# Wok 99R The remedial class



## phatch (Mar 29, 2002)

Selecting a wok

There are lots of discussions about this out there so this will be a quick summary with some links to deeper discussions.

*Materia*l

Carbon steel or cast iron. These are the two authentic materials. As you season and use these pans, they become more and more non-stick. And this type of surface protects the wok from rust and functions well at the high temps of wok cooking.

For carbon steel woks, consider the thickness of the material. Ideally I've been told, an average person shouldn't be able to flex the wok when you press from the sides. I don't know about that as all woks I've seen for sale in carbon steel have been thin enough to flex without too much effort. All the same, choose one you can flex the least.

Chinese cast iron woks will be a thinner casting than a western cast iron wok. The historic woks of china were cast iron. The thin cast iron heats much like a modern carbon steel wok, but is more fragile than carbon steel or thicker cast iron.. The thicker western style cast iron takes more time to heat up and is still fragile. These cast iron woks are heavy and the food is not usually tossed in these through shaking the handle as you often see with the carbon steel woks.

For cast iron woks, you want to choose a smooth even casting. The smoothness of the cooking surface is more important than the other surfaces.

Stainless steel--even layered and clad stainless steel, aluminum, enamel coated, non-stick coatings are all poor choices for a wok.They stick and are fussy at the temperatures involved. While you may see Ming Tsai and other chefs cook with some of these on cooking shows, remember that the pan manufacturer is sponsoring the program and it's about product placement. In his restaurant, Ming Tsai uses carbon steel.

*Picking a handle*

Carbon steel woks usually have a handle protruding from one side and a loop assist handle on the other side. Some will have two loop handles. This reflects a historic regional variation in the cooking of China. Northern China usually has the stick type handle and Souther China the two loop handles. A Northern Chinese cooking technique ( called pau or bau ) includes tossing the food in the pan by means of the handle. Southern China doesn't. This distinction is more historic than modern however.

Most carbon steel woks have the stick handle. It can be wood but is more often metal. Check the attachment strength, There shouldn't be flex through the handle or attachment point. Even wood handles can get hot in wok cooking so expect to use a hot pad.

Now and then you'll see a vertical stick handle on a wok. I've never tried that particular kind of handle.

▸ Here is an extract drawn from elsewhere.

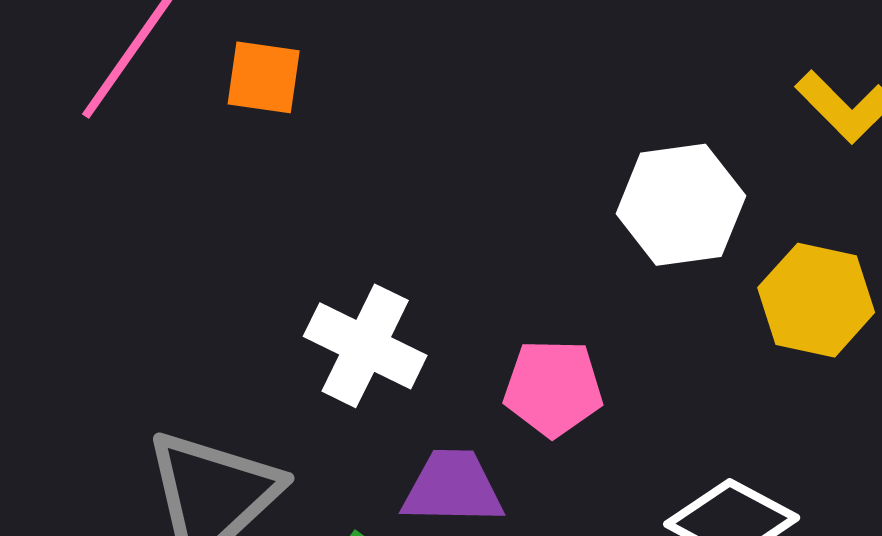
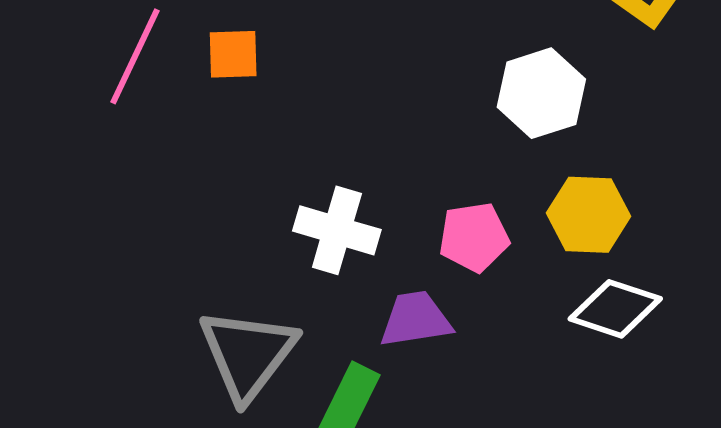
yellow hexagon: (816, 300) -> (589, 215), moved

Cast iron woks usually have two small ears or handles cast integral to the wok. Some do have stick handles, usually the thinner Asian variety of cast iron which aren't as heavy as their western counterparts

*Choosing a Shape*

There are two basic wok shapes: round-bottom and flat-bottom.

The classic wok is dished and round throughout. This shape doesn't work well on many western stoves but is ideal for concentrating heat in the bottom of the pan. For Western stoves, round bottom woks need a wok ring to sit stable and safely on the stove. Gas stoves tend to work better for round bottom woks than electric,

flat-bottom woks were designed for Western cook tops. They work on gas, electric, glass tops and other common household stoves. They don't work as well as a round bottom wok, but there are times they can be a reasonable compromise, particularly for the glass top stoves. They often require some adapting of classic wok technique to work their best.

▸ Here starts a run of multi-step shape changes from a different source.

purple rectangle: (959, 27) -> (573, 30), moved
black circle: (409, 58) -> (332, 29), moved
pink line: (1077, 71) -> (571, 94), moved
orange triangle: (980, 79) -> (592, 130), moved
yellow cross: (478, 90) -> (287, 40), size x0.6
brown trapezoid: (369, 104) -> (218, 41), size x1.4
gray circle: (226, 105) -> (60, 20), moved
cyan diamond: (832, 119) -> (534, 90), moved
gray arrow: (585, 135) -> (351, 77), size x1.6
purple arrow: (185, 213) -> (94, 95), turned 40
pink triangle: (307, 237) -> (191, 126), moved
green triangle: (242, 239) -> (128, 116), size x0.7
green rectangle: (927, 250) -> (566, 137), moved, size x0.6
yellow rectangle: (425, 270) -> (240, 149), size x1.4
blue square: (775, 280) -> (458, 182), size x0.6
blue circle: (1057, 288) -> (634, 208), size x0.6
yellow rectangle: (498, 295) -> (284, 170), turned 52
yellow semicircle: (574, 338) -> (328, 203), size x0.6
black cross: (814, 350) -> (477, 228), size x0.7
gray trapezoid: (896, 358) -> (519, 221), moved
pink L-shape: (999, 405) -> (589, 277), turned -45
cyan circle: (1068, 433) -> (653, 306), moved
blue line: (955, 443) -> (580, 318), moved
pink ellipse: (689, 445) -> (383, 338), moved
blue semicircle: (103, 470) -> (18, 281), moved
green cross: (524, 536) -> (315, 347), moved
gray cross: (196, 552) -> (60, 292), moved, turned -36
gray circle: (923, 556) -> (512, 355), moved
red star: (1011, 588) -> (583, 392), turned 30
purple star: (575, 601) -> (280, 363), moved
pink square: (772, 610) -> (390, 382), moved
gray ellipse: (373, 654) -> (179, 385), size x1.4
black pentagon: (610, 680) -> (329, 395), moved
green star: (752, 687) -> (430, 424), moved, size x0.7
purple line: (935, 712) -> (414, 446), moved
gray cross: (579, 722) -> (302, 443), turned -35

In some cast iron woks, the casting will be flat on the bottom but completely round inside. This is a nice feature for western cook tops giving you both the flat-bottom and round cooking surface. Cast iron woks will probably not be smooth enough on the bottom for a glass top stove. They will scratch it.

There is a fair amount of disagreement between users of round and flat-bottom woks. I strongly prefer the round bottom woks, even on electric coil burners, but respected Chinese cooking authors such as Grace Young prefer flat-bottom woks for all home stoves.

Links discussing the shape issues:
Wok: Flat or Round Bottom?
What Experts Consider - Buying Guides for Woks and Stir Fry Pans at Cooking.com
I Heart Asian Food: Talk the Talk, Wok the Wok (Part 2)
Choosing A Wok

*Choosing the size*

For most home cooking, a 14" wok is a good size for most households. Big enough to hold a reasonable quantity of food without crowding out the stove or storage options. Also the right size for a whole chicken or duck or fish. Comfortable to work in without making a mess.

Seasoning a wok

Seasoning carbon steel is very much the same as seasoning cast iron.

The wok is cleaned of protective grease, wax or other production coating.

A fat/oil of some type is carbonized by high heat into the surface of a wok forming a black, less-reactive non-stick surface usually referred to as the patina. Cast iron generates a tougher thicker patina than carbon steel.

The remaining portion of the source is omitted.